Source records
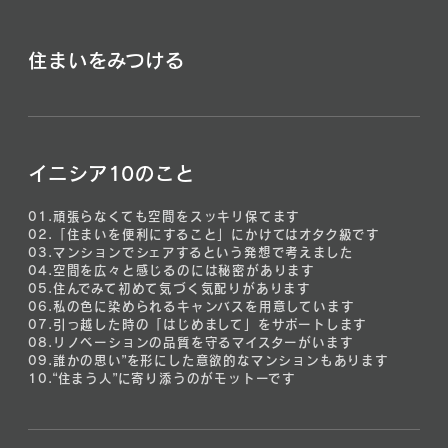
住まいをみつける
イニシア10のこと
01.
頑張らなくても空間をスッキリ保てます
02.
「住まいを便利にすること」にかけてはオタク級です
03.
マンションでシェアするという発想で考えました
04.
空間を広々と感じるのには秘密があります
05.
住んでみて初めて気づく気配りがあります
06.
私の色に染められるキャンバスを用意しています
07.
引っ越した時の「はじめまして」をサポートします
08.
リノベーションの品質を守るマイスターがいます
09.
誰かの思い”を形にした意欲的なマンションもあります
10.
“住まう人”に寄り添うのがモットーです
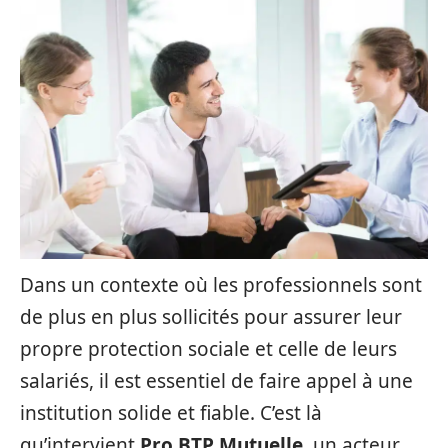
Dans un contexte où les professionnels sont
de plus en plus sollicités pour assurer leur
propre protection sociale et celle de leurs
salariés, il est essentiel de faire appel à une
institution solide et fiable. C’est là
qu’intervient
Pro BTP Mutuelle
, un acteur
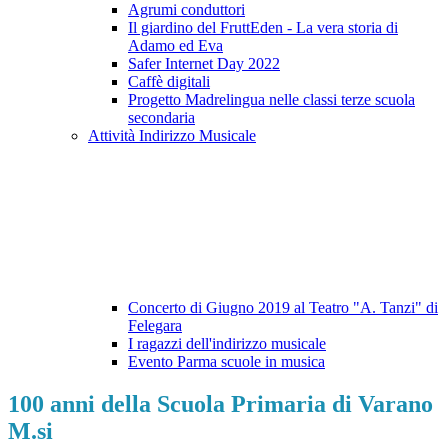
Agrumi conduttori
Il giardino del FruttEden - La vera storia di
Adamo ed Eva
Safer Internet Day 2022
Caffè digitali
Progetto Madrelingua nelle classi terze scuola
secondaria
Attività Indirizzo Musicale
Concerto di Giugno 2019 al Teatro "A. Tanzi" di
Felegara
I ragazzi dell'indirizzo musicale
Evento Parma scuole in musica
100 anni della Scuola Primaria di Varano
M.si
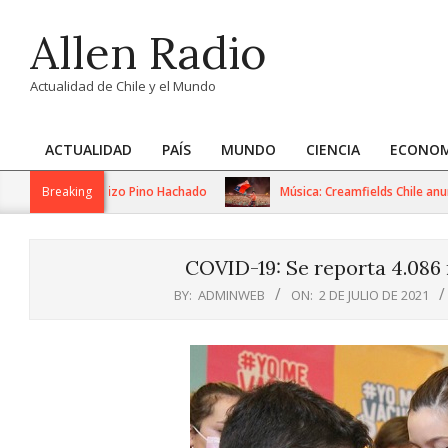
Skip
Allen Radio
to
content
Actualidad de Chile y el Mundo
ACTUALIDAD
PAÍS
MUNDO
CIENCIA
ECONOM
Primary
Navigation
en paso fronterizo Pino Hachado
Breaking
Música: Creamfields Chile anuncia l
Menu
COVID-19: Se reporta 4.086 
BY:
ADMINWEB
ON:
2 DE JULIO DE 2021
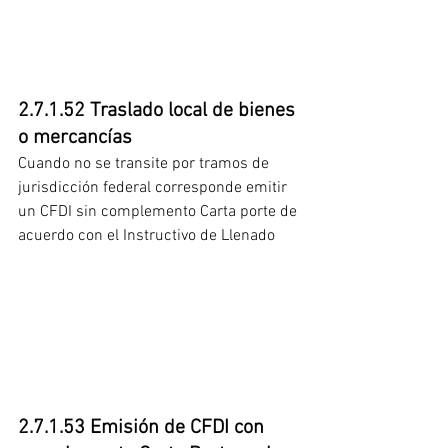
2.7.1.52 Traslado local de bienes 
o mercancías 
Cuando no se transite por tramos de 
jurisdicción federal corresponde emitir 
un CFDI sin complemento Carta porte de 
acuerdo con el Instructivo de Llenado
2.7.1.53 Emisión de CFDI con 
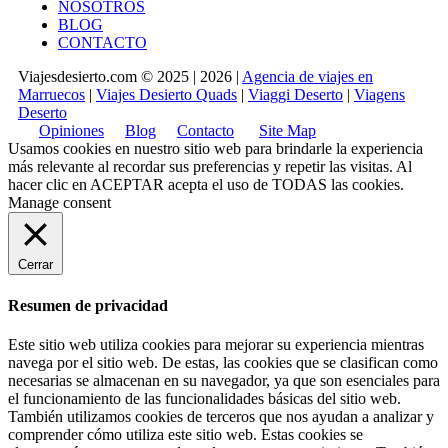
NOSOTROS
BLOG
CONTACTO
Viajesdesierto.com © 2025 | 2026 |
Agencia de viajes en
Marruecos
|
Viajes Desierto Quads
|
Viaggi Deserto
|
Viagens
Deserto
Opiniones
Blog
Contacto
Site Map
Usamos cookies en nuestro sitio web para brindarle la experiencia
más relevante al recordar sus preferencias y repetir las visitas. Al
hacer clic en
ACEPTAR
acepta el uso de TODAS las cookies.
Manage consent
Cerrar
Resumen de privacidad
Este sitio web utiliza cookies para mejorar su experiencia mientras
navega por el sitio web. De estas, las cookies que se clasifican como
necesarias se almacenan en su navegador, ya que son esenciales para
el funcionamiento de las funcionalidades básicas del sitio web.
También utilizamos cookies de terceros que nos ayudan a analizar y
comprender cómo utiliza este sitio web. Estas cookies se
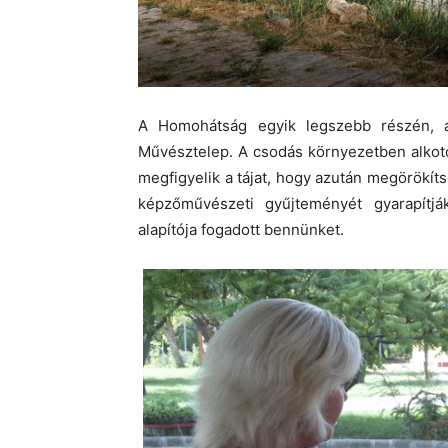
A Homohátság egyik legszebb részén, a
Művésztelep. A csodás környezetben alkotó 
megfigyelik a tájat, hogy azután megörökíts
képzőművészeti gyűjteményét gyarapítjá
alapítója fogadott bennünket.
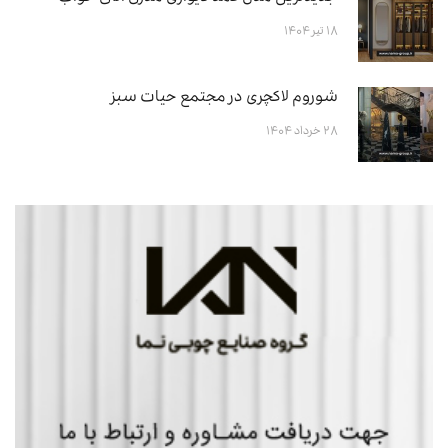
۱۸ تیر ۱۴۰۴
شوروم لاکچری در مجتمع حیات سبز
۲۸ خرداد ۱۴۰۴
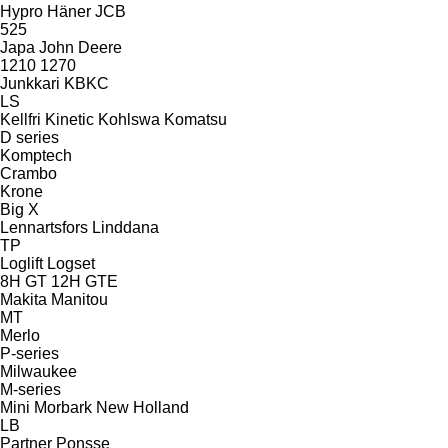
Hypro
Häner
JCB
525
Japa
John Deere
1210
1270
Junkkari
KBKC
LS
Kellfri
Kinetic
Kohlswa
Komatsu
D series
Komptech
Crambo
Krone
Big X
Lennartsfors
Linddana
TP
Loglift
Logset
8H GT
12H GTE
Makita
Manitou
MT
Merlo
P-series
Milwaukee
M-series
Mini
Morbark
New Holland
LB
Partner
Ponsse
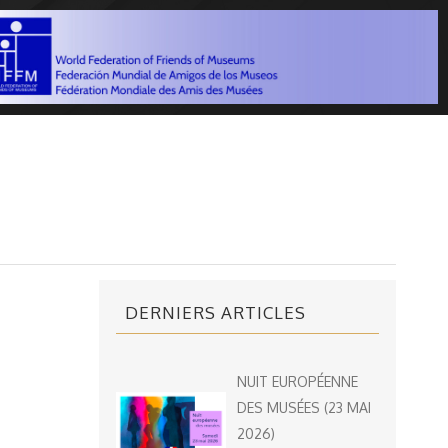
DERNIERS ARTICLES
NUIT EUROPÉENNE
DES MUSÉES (23 MAI
2026)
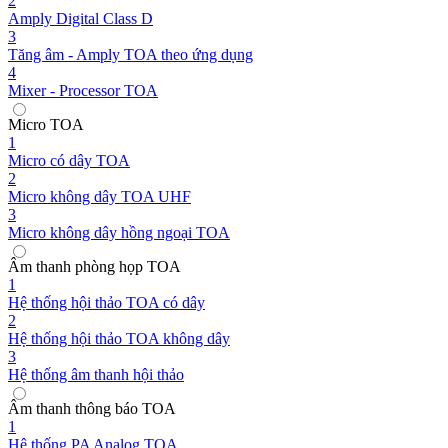
2
Amply Digital Class D
3
Tăng âm - Amply TOA theo ứng dụng
4
Mixer - Processor TOA
Micro TOA
1
Micro có dây TOA
2
Micro không dây TOA UHF
3
Micro không dây hồng ngoại TOA
Âm thanh phòng họp TOA
1
Hệ thống hội thảo TOA có dây
2
Hệ thống hội thảo TOA không dây
3
Hệ thống âm thanh hội thảo
Âm thanh thông báo TOA
1
Hệ thống PA Analog TOA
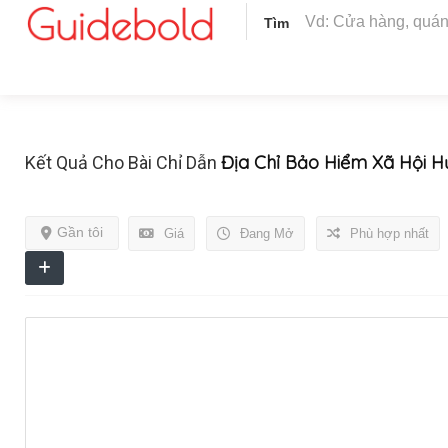
Tìm
Địa Chỉ Bảo Hiểm Xã Hội H
Kết Quả Cho Bài Chỉ Dẫn
Gần tôi
Giá
Đang Mở
Phù hợp nhất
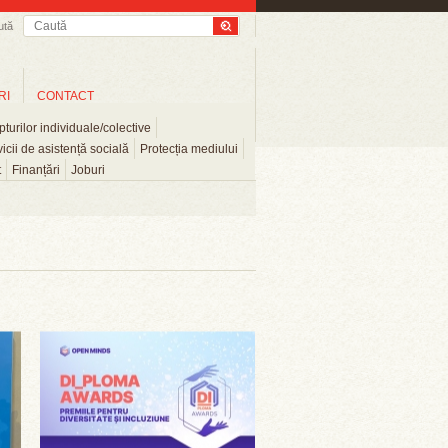
ută
RI
CONTACT
turilor individuale/colective
icii de asistență socială
Protecția mediului
t
Finanțări
Joburi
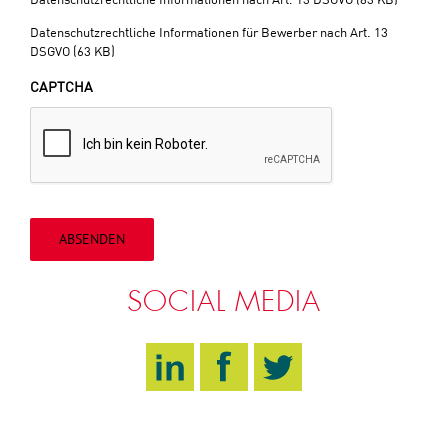
Datenschutzrechtliche Informationen nach Art. 13 DSGVO (83 KB)
Datenschutzrechtliche Informationen für Bewerber nach Art. 13
DSGVO (63 KB)
CAPTCHA
ABSENDEN
SOCIAL MEDIA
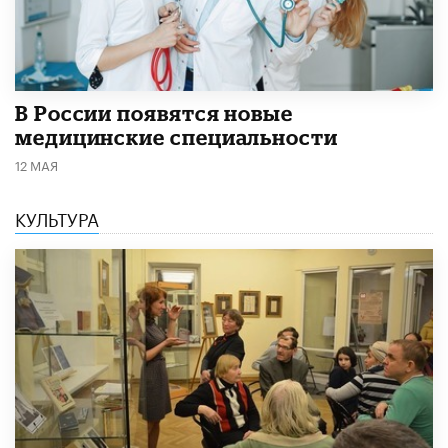
В России появятся новые
медицинские специальности
12 МАЯ
КУЛЬТУРА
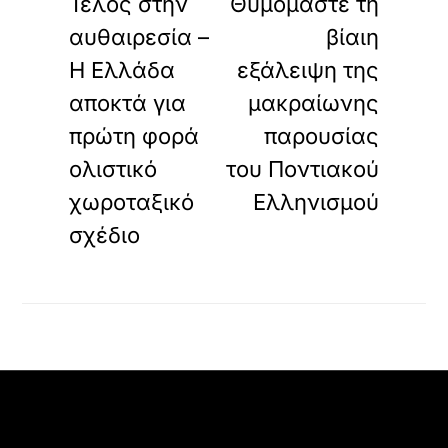
Τέλος στην
Θυμόμαστε τη
αυθαιρεσία –
βίαιη
Η Ελλάδα
εξάλειψη της
αποκτά για
μακραίωνης
πρώτη φορά
παρουσίας
ολιστικό
του Ποντιακού
χωροταξικό
Ελληνισμού
σχέδιο
Back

Work task
Drop the images and copy all the data exactly.

Answer box
住まいをみつける
イニシア10のこと
01.
頑張らなくても空間をスッキリ保てます
02.
「住まいを便利にすること」にかけてはオタク級です
03.
マンションでシェアするという発想で考えました
04.
空間を広々と感じるのには秘密があります
05.
住んでみて初めて気づく気配りがあります
06.
私の色に染められるキャンバスを用意しています
07.
引っ越した時の「はじめまして」をサポートします
08.
リノベーションの品質を守るマイスターがいます
09.
誰かの思い”を形にした意欲的なマンションもあります
10.
“住まう人”に寄り添うのがモットーです
Dans un contexte où les professionnels sont
de plus en plus sollicités pour assurer leur
propre protection sociale et celle de leurs
salariés, il est essentiel de faire appel à une
institution solide et fiable. C’est là
qu’intervient
Pro BTP Mutuelle
, un acteur
Agrumi conduttori
Il giardino del FruttEden - La vera storia di
Adamo ed Eva
Safer Internet Day 2022
Caffè digitali
Progetto Madrelingua nelle classi terze scuola
secondaria
Attività Indirizzo Musicale
Concerto di Giugno 2019 al Teatro "A. Tanzi" di
Felegara
I ragazzi dell'indirizzo musicale
Evento Parma scuole in musica
100 anni della Scuola Primaria di Varano
M.si
Skip
Allen Radio
to
content
Actualidad de Chile y el Mundo
ACTUALIDAD
PAÍS
MUNDO
CIENCIA
ECONOM
Primary
Navigation
en paso fronterizo Pino Hachado
Breaking
Música: Creamfields Chile anuncia l
Menu
COVID-19: Se reporta 4.086 
BY:
ADMINWEB
ON:
2 DE JULIO DE 2021
2.7.1.52 Traslado local de bienes 
o mercancías 
Cuando no se transite por tramos de 
jurisdicción federal corresponde emitir 
un CFDI sin complemento Carta porte de 
acuerdo con el Instructivo de Llenado
2.7.1.53 Emisión de CFDI con 
NOSOTROS
BLOG
CONTACTO
Viajesdesierto.com © 2025 | 2026 |
Agencia de viajes en
Marruecos
|
Viajes Desierto Quads
|
Viaggi Deserto
|
Viagens
Deserto
Opiniones
Blog
Contacto
Site Map
Usamos cookies en nuestro sitio web para brindarle la experiencia
más relevante al recordar sus preferencias y repetir las visitas. Al
hacer clic en
ACEPTAR
acepta el uso de TODAS las cookies.
Manage consent
Cerrar
Resumen de privacidad
Este sitio web utiliza cookies para mejorar su experiencia mientras
navega por el sitio web. De estas, las cookies que se clasifican como
necesarias se almacenan en su navegador, ya que son esenciales para
el funcionamiento de las funcionalidades básicas del sitio web.
También utilizamos cookies de terceros que nos ayudan a analizar y
comprender cómo utiliza este sitio web. Estas cookies se
A Homohátság egyik legszebb részén, a
Művésztelep. A csodás környezetben alkotó 
megfigyelik a tájat, hogy azután megörökíts
képzőművészeti gyűjteményét gyarapítjá
alapítója fogadott bennünket.
۱۸ تیر ۱۴۰۴
شوروم لاکچری در مجتمع حیات سبز
۲۸ خرداد ۱۴۰۴
Hypro
Häner
JCB
525
Japa
John Deere
1210
1270
Junkkari
KBKC
LS
Kellfri
Kinetic
Kohlswa
Komatsu
D series
Komptech
Crambo
Krone
Big X
Lennartsfors
Linddana
TP
Loglift
Logset
8H GT
12H GTE
Makita
Manitou
MT
Merlo
P-series
Milwaukee
M-series
Mini
Morbark
New Holland
LB
Partner
Ponsse
DERNIERS ARTICLES
NUIT EUROPÉENNE
DES MUSÉES (23 MAI
2026)
2
Amply Digital Class D
3
Tăng âm - Amply TOA theo ứng dụng
4
Mixer - Processor TOA
Micro TOA
1
Micro có dây TOA
2
Micro không dây TOA UHF
3
Micro không dây hồng ngoại TOA
Âm thanh phòng họp TOA
1
Hệ thống hội thảo TOA có dây
2
Hệ thống hội thảo TOA không dây
3
Hệ thống âm thanh hội thảo
Âm thanh thông báo TOA
1
Hệ thống PA Analog TOA
Tìm
Địa Chỉ Bảo Hiểm Xã Hội H
Kết Quả Cho Bài Chỉ Dẫn
Gần tôi
Giá
Đang Mở
Phù hợp nhất
ută
RI
CONTACT
turilor individuale/colective
icii de asistență socială
Protecția mediului
t
Finanțări
Joburi
Datenschutzrechtliche Informationen nach Art. 13 DSGVO (83 KB)
Datenschutzrechtliche Informationen für Bewerber nach Art. 13
DSGVO (63 KB)
CAPTCHA
ABSENDEN
SOCIAL MEDIA
В России появятся новые
медицинские специальности
12 МАЯ
КУЛЬТУРА
Τέλος στην
Θυμόμαστε τη
αυθαιρεσία –
βίαιη
Η Ελλάδα
εξάλειψη της
αποκτά για
μακραίωνης
πρώτη φορά
παρουσίας
ολιστικό
του Ποντιακού
χωροταξικό
Ελληνισμού
σχέδιο
Back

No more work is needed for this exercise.